El oficial en jefe siempre optaba por no inmiscuirse, insuflando si había de hacerlo que no apabullándose, medianamente efectivo. Salvo cuando le urgían con tono impaciente, que lo trastabillaban. “Muerte de etiología violenta” decía la autopsia. Tal vehemencia la mantenían y la guardaban sus Señorías, dejando al descubierto sus pieles en ese ámbito de actuación que excedía de la judicatura y de la simple responsabilidad del tomar el sol.

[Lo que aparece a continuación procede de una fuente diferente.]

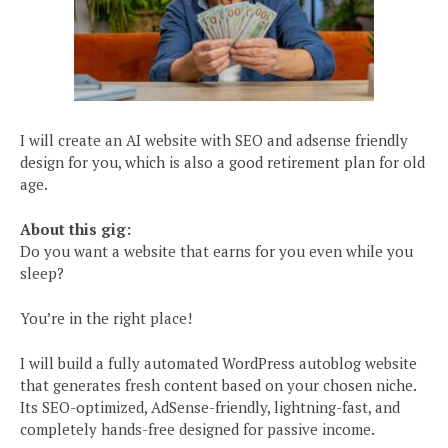
I will create an AI website with SEO and adsense friendly
design for you, which is also a good retirement plan for old
age.
About this gig:
Do you want a website that earns for you even while you
sleep?
You’re in the right place!
I will build a fully automated WordPress autoblog website
that generates fresh content based on your chosen niche.
Its SEO-optimized, AdSense-friendly, lightning-fast, and
completely hands-free designed for passive income.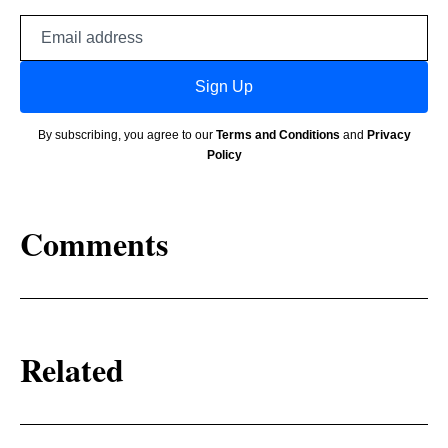
Email
address
Sign Up
By subscribing, you agree to our
Terms and Conditions
and
Privacy
Policy
Comments
Related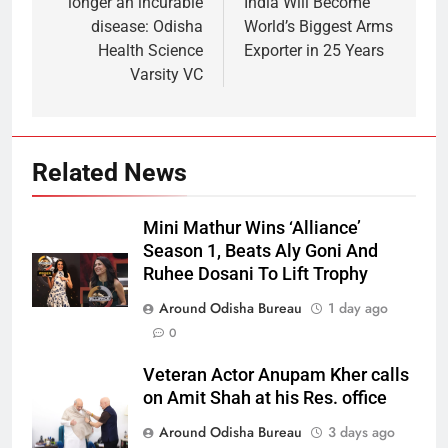
longer an incurable
India Will Become
disease: Odisha
World’s Biggest Arms
Health Science
Exporter in 25 Years
Varsity VC
Related News
Mini Mathur Wins ‘Alliance’
Season 1, Beats Aly Goni And
Ruhee Dosani To Lift Trophy
Around Odisha Bureau
1 day ago
0
Veteran Actor Anupam Kher calls
on Amit Shah at his Res. office
Around Odisha Bureau
3 days ago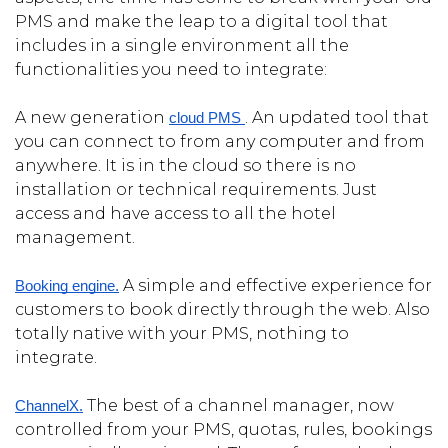
PMS and make the leap to a digital tool that
includes in a single environment all the
functionalities you need to integrate:
A new generation
. An updated tool that
cloud PMS 
you can connect to from any computer and from
anywhere. It is in the cloud so there is no
installation or technical requirements. Just
access and have access to all the hotel
management.
A simple and effective experience for
Booking engine.
customers to book directly through the web. Also
totally native with your PMS, nothing to
integrate.
The best of a channel manager, now
ChannelX.
controlled from your PMS, quotas, rules, bookings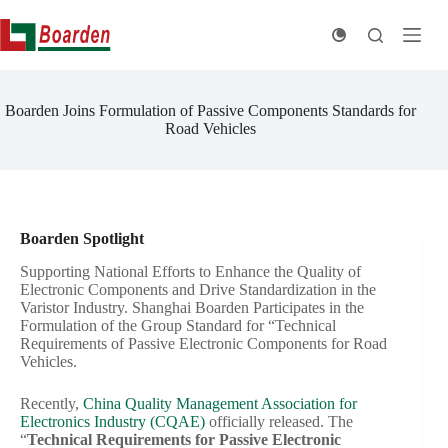
Skip
to
content
Boarden Joins Formulation of Passive Components Standards for
Road Vehicles
Boarden Spotlight
Supporting National Efforts to Enhance the Quality of
Electronic Components and Drive Standardization in the
Varistor Industry. Shanghai Boarden Participates in the
Formulation of the Group Standard for “Technical
Requirements of Passive Electronic Components for Road
Vehicles.
Recently,
China Quality Management Association for
Electronics Industry (CQAE)
officially released. The
“
Technical Requirements for Passive Electronic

A ellas, cada mañana, les gustaba ver su firma en el último folio, no dejando flanco alguno para el sentimentalismo o la curiosidad cuando se trataba de dar pasos procesales. Y ese juicio no se había ido a la pila de lo rutinario. Es más, estaban tomando diligencias, aunque fuera en otro ámbito judicial, muy lejos de la capital. La inquina con la que algunos las miraban venía de ahí, y la chanza del mercado municipal o los bancos del parquecito. Sus ropas refinadas no ostentaban cochambre alguna cuando se vestían para salir sin solución de continuidad, algo que sufrían cuando sus confesiones no eran del todo jurídicas y la pétrea justicia debía alimentarse estando bien lejos del frontispicio de la Audiencia Nacional.

La vida, en suma, les era un poco vacía, los días largos y las noches frías. Raramente frías, fuera de los atascos y los ruidos callejeros donde los viejos relojes de péndulo aún se estilaban. También, porque la gente, con buen criterio, quería guardar los fines de semana para su vida de verdad, y por más que interrogasen, mascullasen o restallasen, se les alargaba la instrucción.

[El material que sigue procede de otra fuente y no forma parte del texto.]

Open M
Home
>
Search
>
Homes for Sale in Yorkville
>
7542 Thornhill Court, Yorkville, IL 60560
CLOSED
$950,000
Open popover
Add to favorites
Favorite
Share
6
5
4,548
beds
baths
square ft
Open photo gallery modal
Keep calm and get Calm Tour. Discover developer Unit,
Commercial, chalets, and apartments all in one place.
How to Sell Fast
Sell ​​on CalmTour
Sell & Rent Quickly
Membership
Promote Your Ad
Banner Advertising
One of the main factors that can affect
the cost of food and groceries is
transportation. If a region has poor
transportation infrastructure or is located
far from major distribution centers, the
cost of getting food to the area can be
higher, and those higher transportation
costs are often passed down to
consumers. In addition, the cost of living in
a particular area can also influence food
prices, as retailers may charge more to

La presidenta les dio un toque de atención con su característico tono monocorde, para que consignasen prontamente lo sucedido y regresasen a las salas de vistas y a sus despachos, que los mezquinos no paraban de delinquir en la gran ciudad. Y eso sí, que no faltasen a los minutos de silencio, que la víctima de todo ese linchamiento fue mujer.

Leer, por sí solo, no les hacía ser mejor personas. Cuando tenían demasiado tiempo, esas dos pensaban muchas cosas. La jueza y su secretaria judicial, o la jueza y la instructora de la policía judicial, porque las alternaba. Una jueza que pareciera no tener prisa, aunque sus labios siempre supieran a despedida cuando se despachaba con la misma.

Tenía una regla la magistrada: nunca trabajar con gente desesperada. Su padre rico se le inculcó. Y los beatos o los del gesto agrio apenas emitían suspiros delatores. Sí, sonrisas largas, perfectamente tasadas. En eso, el pueblo era igualito que la capital. Una forma de desahogar la premura y de contener el reverso de los dedos, francamente (que se fijaban en todo sus Ilustrísimas). Del resto, atentos, avispados o comprensivos para hacer humana la justicia, poco más. Tarea que le iba pesando ya a la jueza, con orgullo en todos sus huesos.

Pero como la ley solía ser sabia, y Dios tuvo con otras víctimas mucha mejor mano, aguantaba. Era por eso, y no por el sol que no volvía a Madrid. Un lugar de hermosura inhóspita en días. Un pueblo, una ciudad, que le era todo cuando se estaba con la persona deseada. Ahora bien, la jueza estaba sola, llena de sí misma.

Con un leve estremecimiento de inquietud se lo habían detectado sus ayudantes. Cosa que callaron, por no serle insolentes. No obstante, la rutina, ese espejo de seguridad que les daba la sensación de controlarlo todo, acabaría pronto.